Savage, who plays from his home office in West Deptford, New Jersey, didn’t do so hot, but he was impressed by Pluribus’ style.
“It was clear the bot was a fundamentally sound, winning player,” he told CNN Business. “It mixed in strategies that most of the high stakes winning players would mix in.”
The feat represents the first time AI has beaten top human players in a poker game with this many players. Brown believes Pluribus provides a benchmark for the broader question of how we can get AI to deal with imperfect information in complicated environments — whether those environments are games or in the real world. A research paper about Pluribus was published Thursday in the journal Science.
AI has been beating human players at games ranging from chess to Go to video games like Starcraft for years. Yet AI is typically attempting to dominate two-player games, and many of them (chess and Go in particular) are what are known as “complete information” games, since all the players have the same amount of information.
In poker, however, you can’t know all the information that your opponent knows, so it’s more difficult to anticipate what moves they may make — and it only gets more difficult the more players you have. These factors make poker a lot harder of a game for computers to master.
Brown created Pluribus, which is Latin for “many,” with Tuomas Sandholm, a computer science professor at Carnegie Mellon University who also founded several companies to commercialize his work in AI. The system was trained by having the AI play the game against copies of itself, without knowing how to play the game and improving as it went. The researchers previously unveiled a bot called Libratus (meaning “balanced” in Latin) in 2017 that beat four leading players at no-limit Texas Hold ‘Em, but that was in a two-player version of the game, making Pluribus’ success a clear advancement in game-playing AI.
Brown thinks the technology behind Pluribus could eventually be used for applications that can involve multiple people and hidden information: think anything from fraud detection to self-driving cars.
Michael Wellman, a professor at the University of Michigan who focuses on game theory, said Pluribus’s success against human players is a pretty big deal.
“It’s an impressive technical achievement,” he said, adding that the AI underpinning Pluribus could be used for negotiations, cyber security or military strategy.

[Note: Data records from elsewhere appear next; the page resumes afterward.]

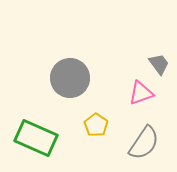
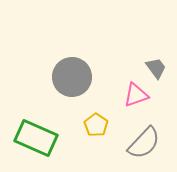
gray trapezoid: moved 3 px left, 4 px down
gray circle: moved 2 px right, 1 px up
pink triangle: moved 5 px left, 2 px down
gray semicircle: rotated 9 degrees clockwise
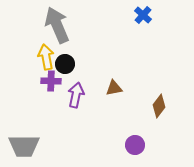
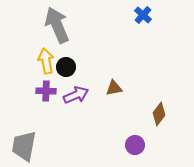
yellow arrow: moved 4 px down
black circle: moved 1 px right, 3 px down
purple cross: moved 5 px left, 10 px down
purple arrow: rotated 55 degrees clockwise
brown diamond: moved 8 px down
gray trapezoid: rotated 100 degrees clockwise
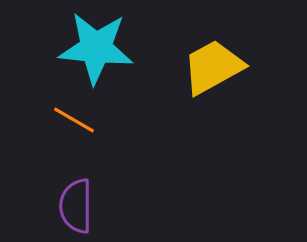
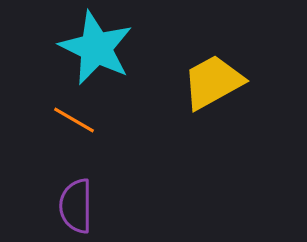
cyan star: rotated 20 degrees clockwise
yellow trapezoid: moved 15 px down
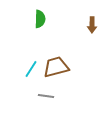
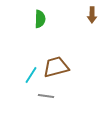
brown arrow: moved 10 px up
cyan line: moved 6 px down
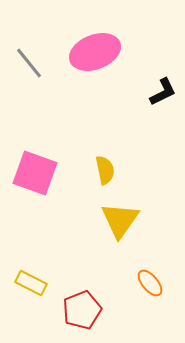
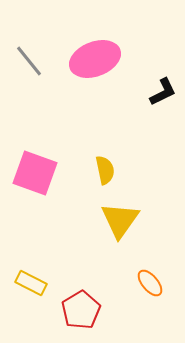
pink ellipse: moved 7 px down
gray line: moved 2 px up
red pentagon: moved 1 px left; rotated 9 degrees counterclockwise
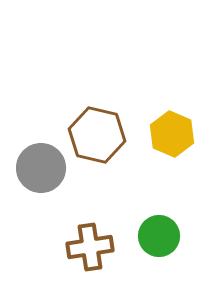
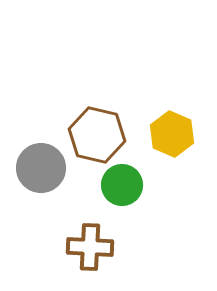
green circle: moved 37 px left, 51 px up
brown cross: rotated 12 degrees clockwise
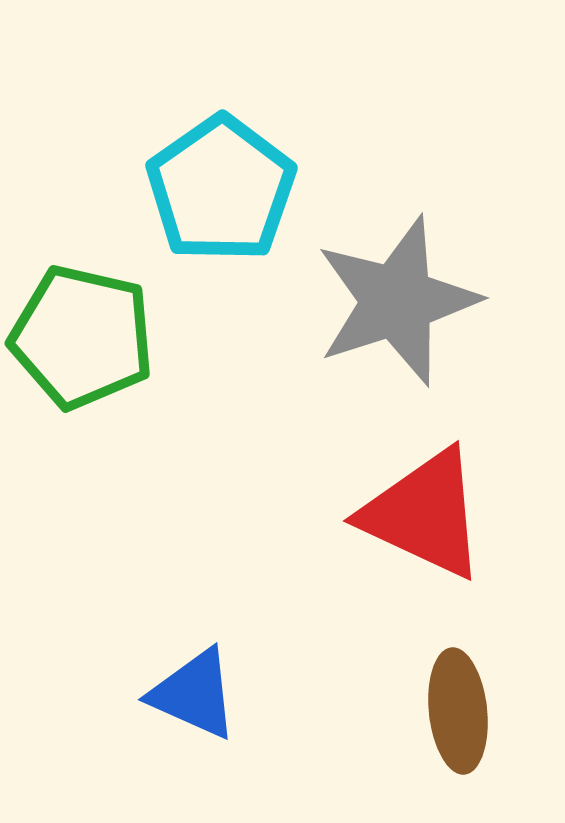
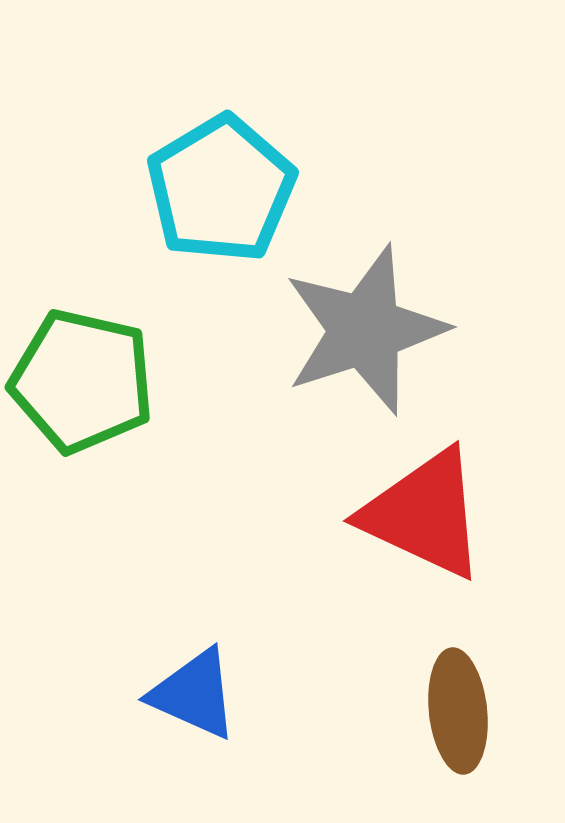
cyan pentagon: rotated 4 degrees clockwise
gray star: moved 32 px left, 29 px down
green pentagon: moved 44 px down
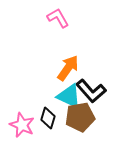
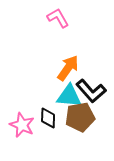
cyan triangle: rotated 20 degrees counterclockwise
black diamond: rotated 15 degrees counterclockwise
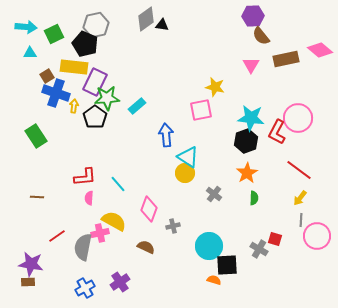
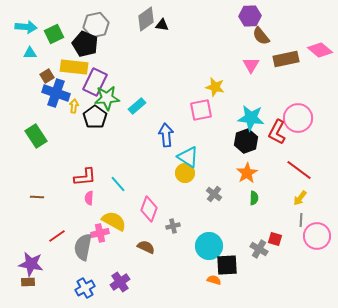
purple hexagon at (253, 16): moved 3 px left
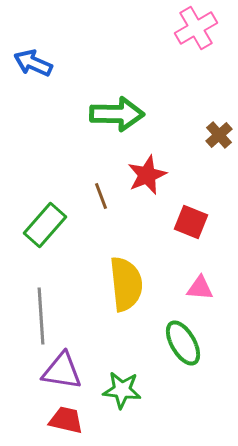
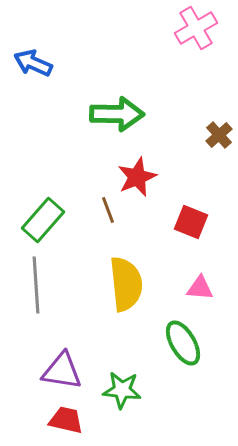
red star: moved 10 px left, 2 px down
brown line: moved 7 px right, 14 px down
green rectangle: moved 2 px left, 5 px up
gray line: moved 5 px left, 31 px up
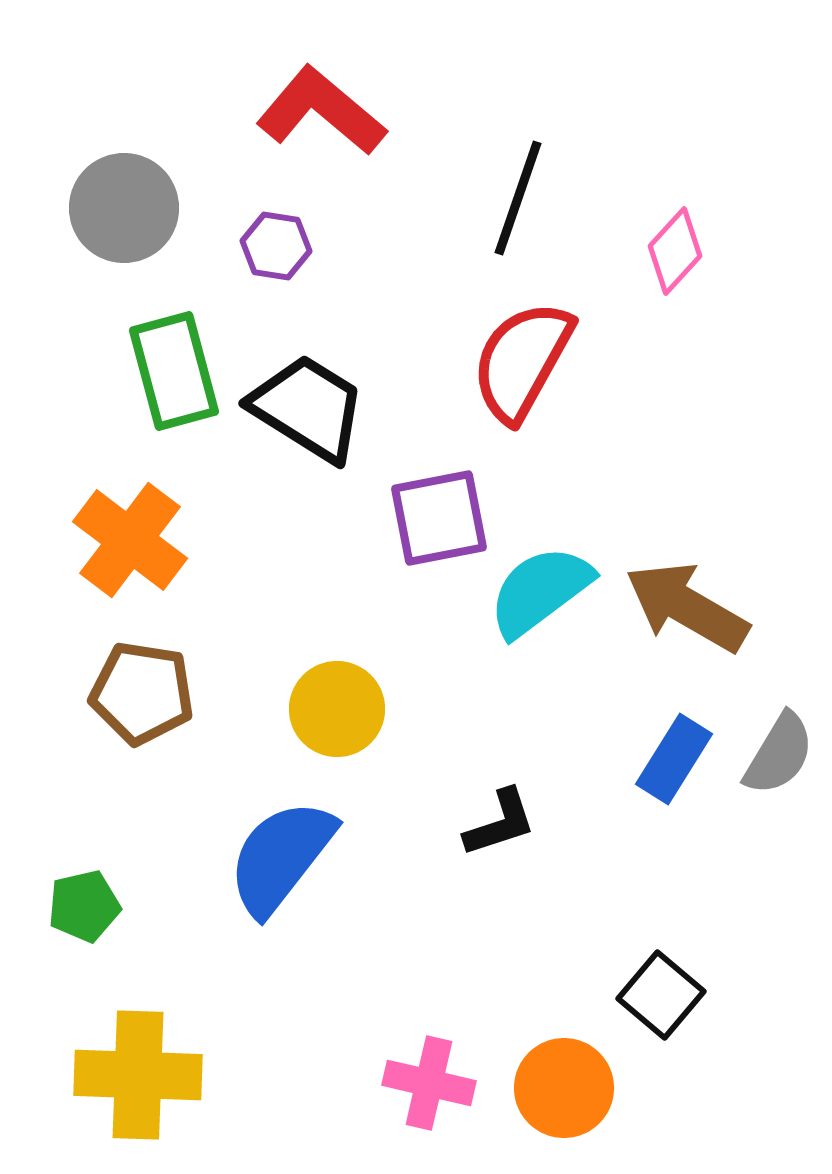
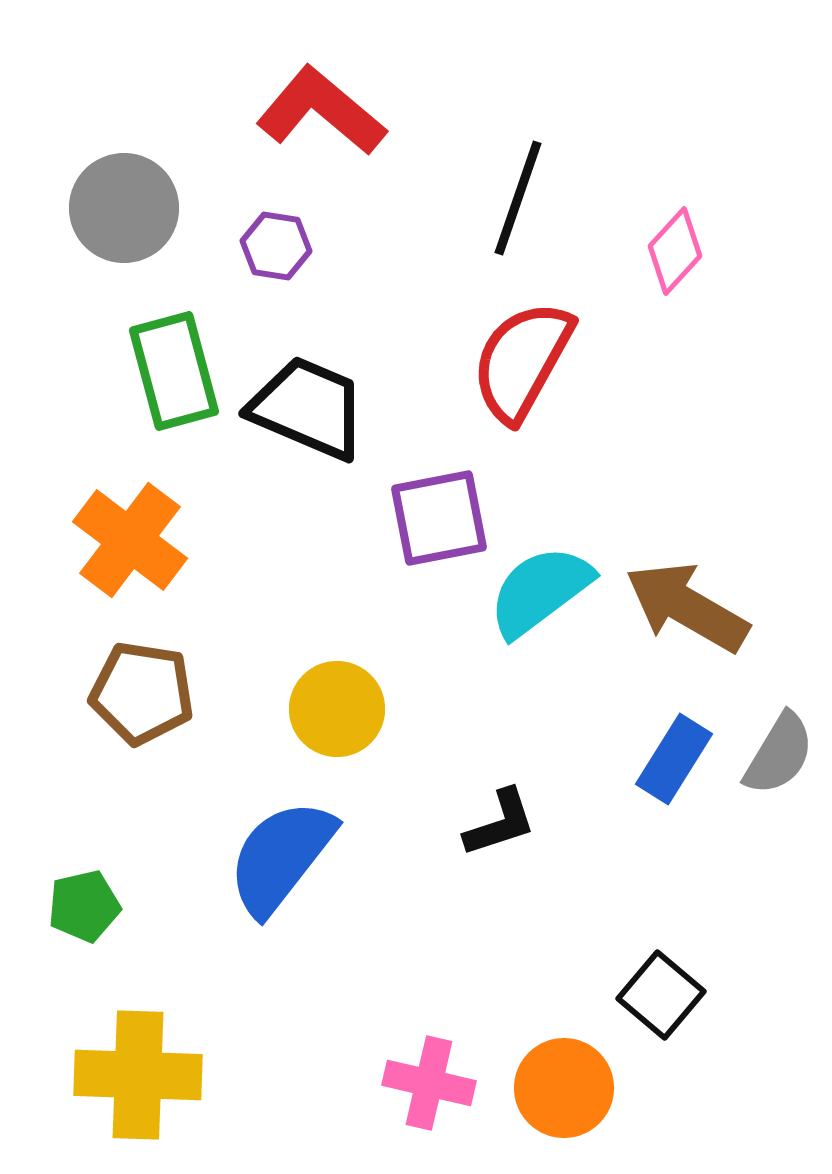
black trapezoid: rotated 9 degrees counterclockwise
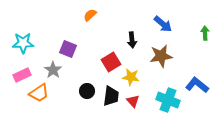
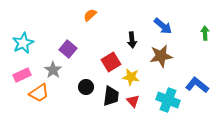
blue arrow: moved 2 px down
cyan star: rotated 25 degrees counterclockwise
purple square: rotated 18 degrees clockwise
black circle: moved 1 px left, 4 px up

In fact, one of Sandholm’s companies, a startup called Strategy Robot that aims to come up with government applications for his AI game-playing work, already has a contract worth as much as $10 million with the US military. Brown said Pluribus would not be used for that particular application. (He says his employer is interested in this kind of research chiefly to drive forward our understanding of AI.)
Though real-world applications for Pluribus may be a ways out, there are some poker-related tips that humans can take from it today, Brown said. For instance, it would, in some situations, bet much higher amounts of money than humans tend to — a move that pros indicated could be smart in some cases. And it went against conventional poker wisdom by determining that a strategy known as “donk betting,” where a player begins a round by betting after ending the previous round with a call, could be a good play.
“I’ve obviously gotten better, that’s for sure,” Brown said.